→ Instructions for the task
Every line from the one holding "DB-Umbaulokomotiven" through the final line of the entries is to be reproduced exactly, and no other line.

Saved entries
--------------------------------------------------

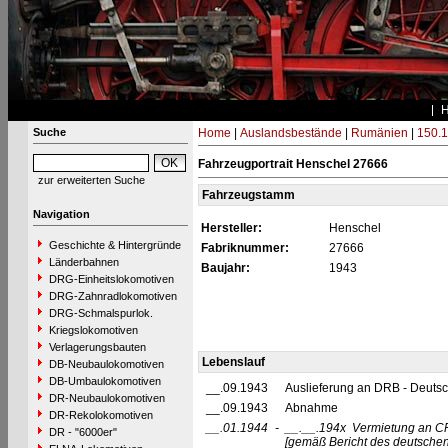
Suche
Home
|
Auslandsbestände
|
Rumänien
|
150.1
Fahrzeugportrait Henschel 27666
zur erweiterten Suche
Fahrzeugstamm
Navigation
Hersteller:
Henschel
Geschichte & Hintergründe
Fabriknummer:
27666
Länderbahnen
Baujahr:
1943
DRG-Einheitslokomotiven
DRG-Zahnradlokomotiven
DRG-Schmalspurlok.
Kriegslokomotiven
Verlagerungsbauten
Lebenslauf
DB-Neubaulokomotiven
DB-Umbaulokomotiven
__.09.1943
Auslieferung an DRB - Deuts
DR-Neubaulokomotiven
__.09.1943
Abnahme
DR-Rekolokomotiven
__.01.1944
-
__.__.194x
Vermietung an CF
DR - "6000er"
[gemäß Bericht des deutschen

--------------------------------------------------

→ The answer
DB-Umbaulokomotiven
__.09.1943
Auslieferung an DRB - Deuts
DR-Neubaulokomotiven
__.09.1943
Abnahme
DR-Rekolokomotiven
__.01.1944
-
__.__.194x
Vermietung an CF
DR - "6000er"
[gemäß Bericht des deutschen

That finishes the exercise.